Taking the line with "Čítajte viac / Read more... (698, 1604)" as the start, reproduce every line until the records end, exactly and with nothing added.

(Stored data)
......

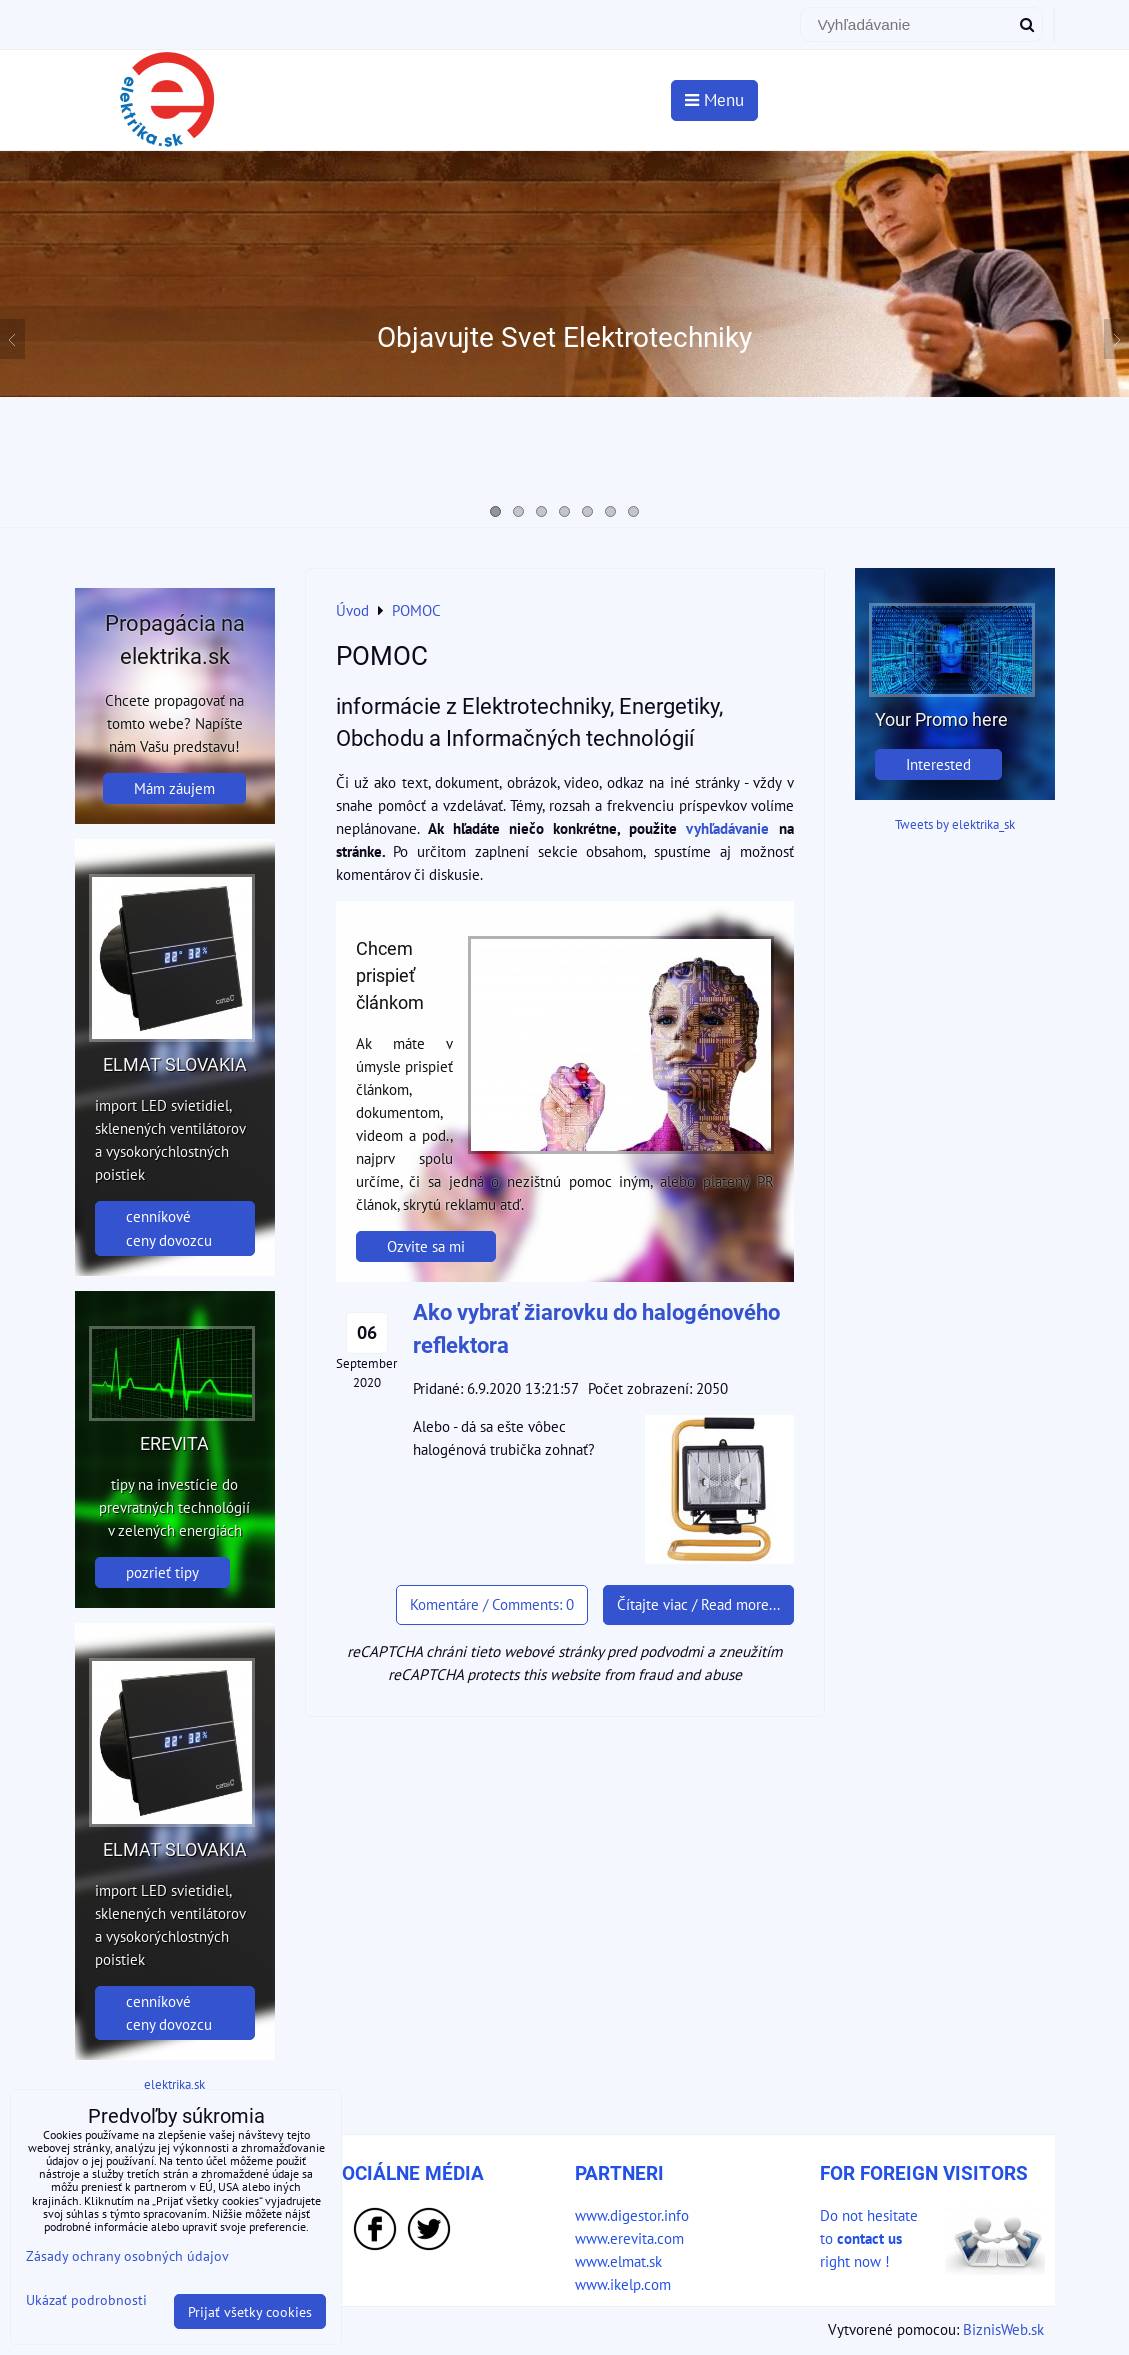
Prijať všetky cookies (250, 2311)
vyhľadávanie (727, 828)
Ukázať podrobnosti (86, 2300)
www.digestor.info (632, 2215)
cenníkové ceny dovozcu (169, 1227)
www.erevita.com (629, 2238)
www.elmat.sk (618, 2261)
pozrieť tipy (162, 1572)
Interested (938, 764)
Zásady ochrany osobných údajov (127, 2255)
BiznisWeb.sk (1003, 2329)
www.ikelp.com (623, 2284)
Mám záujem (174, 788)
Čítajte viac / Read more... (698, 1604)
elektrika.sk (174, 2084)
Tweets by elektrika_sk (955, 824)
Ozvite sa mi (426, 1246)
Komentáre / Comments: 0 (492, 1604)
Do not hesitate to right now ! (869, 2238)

......

TASK OUTPUT:
Čítajte viac / Read more... (698, 1604)
elektrika.sk (174, 2084)
Tweets by elektrika_sk (955, 824)
Ozvite sa mi (426, 1246)
Komentáre / Comments: 0 (492, 1604)
Do not hesitate to right now ! (869, 2238)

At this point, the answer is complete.